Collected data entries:
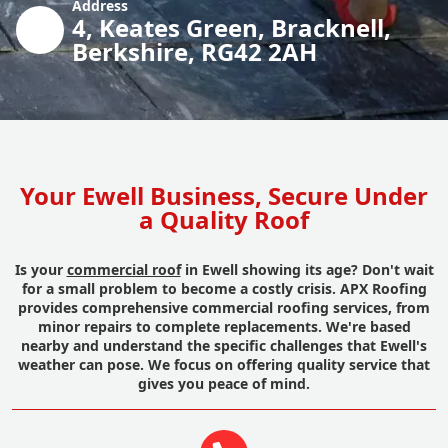
Address
4, Keates Green, Bracknell,
Berkshire, RG42 2AH
Your Ewell Business, Secure Under
a Quality Roof
Is your
commercial roof
in Ewell showing its age? Don't wait
for a small problem to become a costly crisis. APX Roofing
provides comprehensive commercial roofing services, from
minor repairs to complete replacements. We're based
nearby and understand the specific challenges that Ewell's
weather can pose. We focus on offering quality service that
gives you peace of mind.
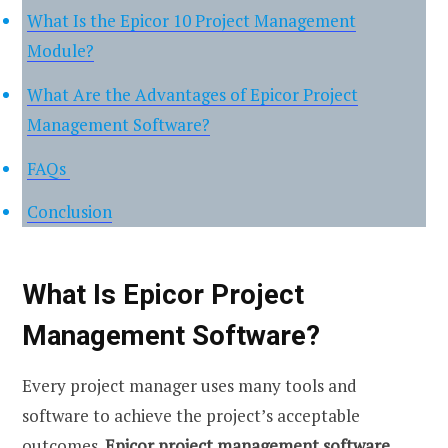
What Is the Epicor 10 Project Management
Module?
What Are the Advantages of Epicor Project
Management Software?
FAQs
Conclusion
What Is Epicor Project
Management Software?
Every project manager uses many tools and
software to achieve the project’s acceptable
outcomes.
Epicor project management software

§ EXERCISE: Copy out the lines above that hold the string "commercial".

§ FINAL ANSWER:
commercial roof
provides comprehensive commercial roofing services, from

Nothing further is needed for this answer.